Bakke decided to sue on the ground that he was a victim of race discrimination.* But the origins of his lawsuit are somewhat mysterious. An admissions officer at Davis, later fired, apparently encouraged Bakke to bring suit against the university. Was that an attempt to subvert the admissions program or simply an effort to get a court ruling on this complex issue? And why did the university virtually concede in court that Bakke would have been admitted in an open competition for the remaining 16 seats?

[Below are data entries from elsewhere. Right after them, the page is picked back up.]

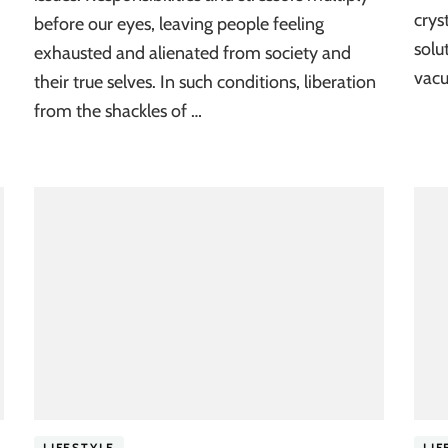
crys
before our eyes, leaving people feeling
solu
exhausted and alienated from society and
vacu
their true selves. In such conditions, liberation
from the shackles of …
LIFESTYLE
LIF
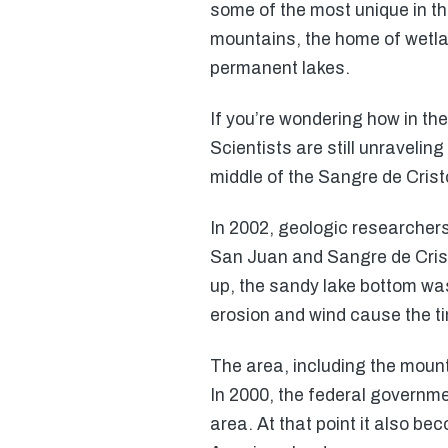
some of the most unique in t
mountains, the home of wetla
permanent lakes.
If you’re wondering how in th
Scientists are still unravelin
middle of the Sangre de Cris
In 2002, geologic researchers
San Juan and Sangre de Crist
up, the sandy lake bottom wa
erosion and wind cause the tin
The area, including the mount
In 2000, the federal governme
area. At that point it also be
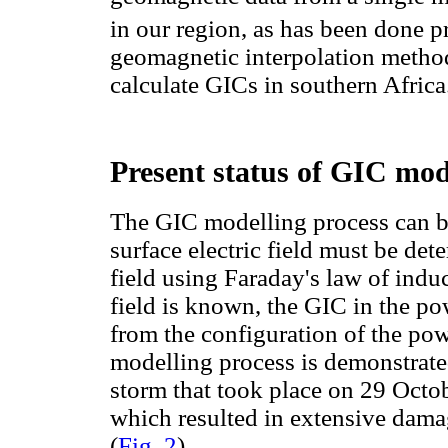
in our region, as has been done p
geomagnetic interpolation method
calculate GICs in southern Africa
Present status of GIC mod
The GIC modelling process can be
surface electric field must be d
field using Faraday's law of induc
field is known, the GIC in the p
from the configuration of the pow
modelling process is demonstrate
storm that took place on 29 Octo
which resulted in extensive damag
(
Fig. 2
).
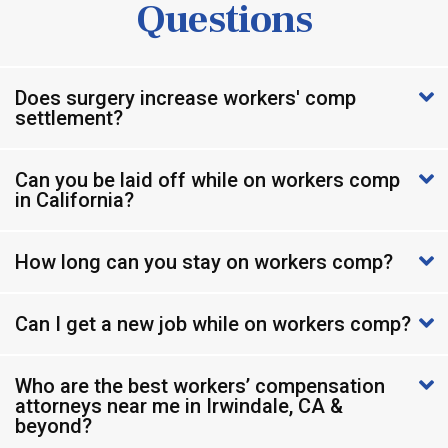
Questions
Does surgery increase workers' comp
settlement?
Can you be laid off while on workers comp
in California?
How long can you stay on workers comp?
Can I get a new job while on workers comp?
Who are the best workers’ compensation
attorneys near me in Irwindale, CA &
beyond?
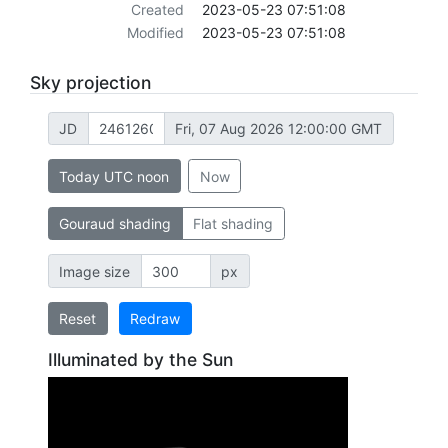
Created
2023-05-23 07:51:08
Modified
2023-05-23 07:51:08
Sky projection
JD
Fri, 07 Aug 2026 12:00:00 GMT
Today UTC noon
Now
Gouraud shading
Flat shading
Image size
px
Reset
Redraw
Illuminated by the Sun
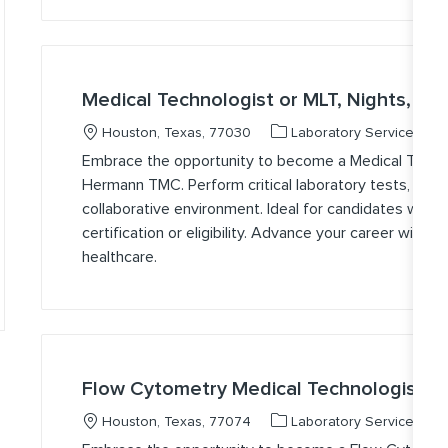
Medical Technologist or MLT, Nights, B
Location
Category
J
Houston, Texas, 77030
Laboratory Services
Embrace the opportunity to become a Medical Technol
Hermann TMC. Perform critical laboratory tests, ensur
collaborative environment. Ideal for candidates with 
certification or eligibility. Advance your career with u
healthcare.
Flow Cytometry Medical Technologist,
Location
Category
J
Houston, Texas, 77074
Laboratory Services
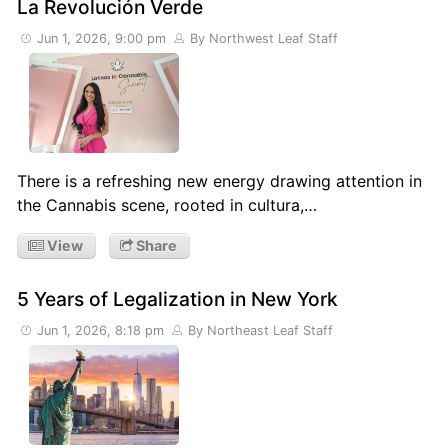
La Revolución Verde
Jun 1, 2026, 9:00 pm
By Northwest Leaf Staff
There is a refreshing new energy drawing attention in
the Cannabis scene, rooted in cultura,…
View
Share
5 Years of Legalization in New York
Jun 1, 2026, 8:18 pm
By Northeast Leaf Staff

Ironically, it was the California Supreme Court, long regarded as perhaps the most liberal and forward-looking in the country, that upheld Bakke in a decisive 6-to-l opinion. Basing its decision on a rather literal reading of the 14th Amendment guarantee of equal protection under the law, the California court stated that the use of race as a criterion in any official program calls for judicial "strict scrutiny." Unless a "compelling state interest" can be demonstrated and there are no viable, nonracial alternative methods available, the use of race is forbidden. Here, the court ruled that the university had not exhausted alternative methods. Among its suggestions: more aggressive recruitment of minority applicants or remedial education programs, and, at bottom, special admissions purely by educational and economic disadvantage, not by race.

Disregarding the advice of many civil rights groups, which thought the Bakke case a weak one on which to base a major fight, the University of California decided to seek review by the U.S. Supreme Court. When the high court agreed to hear the case, some 130 organizations, ranging from the American Federation of Teachers to the Sons of Italy, moved in to state their views on the controversy. They submitted a record 58 friend-of-the-court briefs, 42 of them opposing Bakke.